We need to understand that for a student such as Sting, one of our goals should be to keep the reader in him alive through adolescence, even when that goal requires compromising our commitment to teaching school texts. The contribution we can make to Sting's future lies not in the particular texts we admire and promote but in protecting the reader within him. (p. 69)


I love this idea of "keeping the reader alive" and "protecting the reader within" the adolescents we teach. This is where young adult literature is so important, as well as paying attention to what adolescents' out-of-school reading interests are. It means letting go of the Shakespeare if you have to (although there are lots of good YA spins on Shakespeare [check out Alan Gratz's Something Wicked and Something Rotten, Caroline B. Cooney's Enter Three Witches, Sharon Draper's Romiette and Julio] and even grapic novel versions of Shakespeare's plays [I love Gareth Hind's gorgeous versions of Beowulf and King Lear], so you may not have to let him go entirely if you can engage resistant readers through different kinds/levels/choices of texts).

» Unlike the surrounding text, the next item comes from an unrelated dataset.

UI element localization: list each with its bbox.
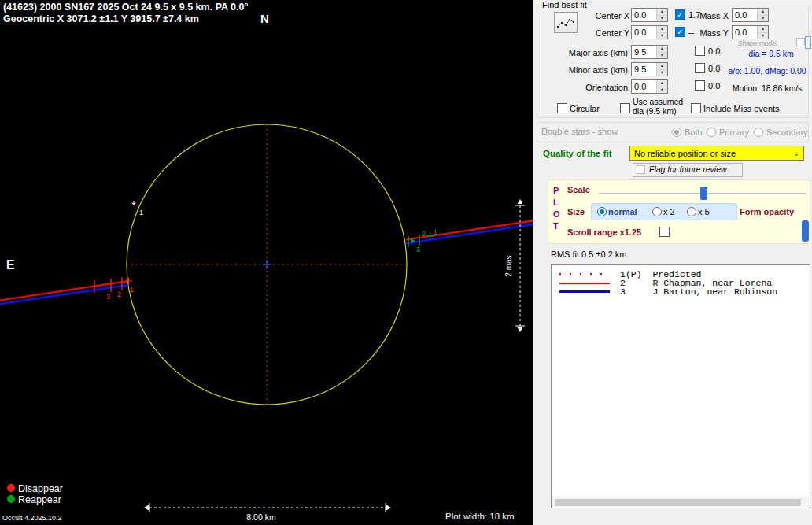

As English teachers, we must always remember there are readers inside of the kids we teach (I like how Donalyn Miller, author of The Book Whisperer calls resistant readers "dormant" or "underground" readers). We're doing a pretty good job of killing off those readers--or the idea that reading can be pleasurable--through standardized testing and test remediation for students who score low on these tests. Kelly Gallagher calls it "readicide," the systematic killing of the love of reading. It's happening, right now, in every public school in this country. As English and language arts teachers, we've got to do our part to show adolescents there are other, more personal, more meaningful reasons/purposes/values for reading than to pass a test, go to college, or be considered "literate" at the next cocktail party. We need to bring--with apologies to Justin Timberlake--"sexy back" to reading. And by that I mean bring back the idea in schools that reading can be pleasurable, leisurely, and fun.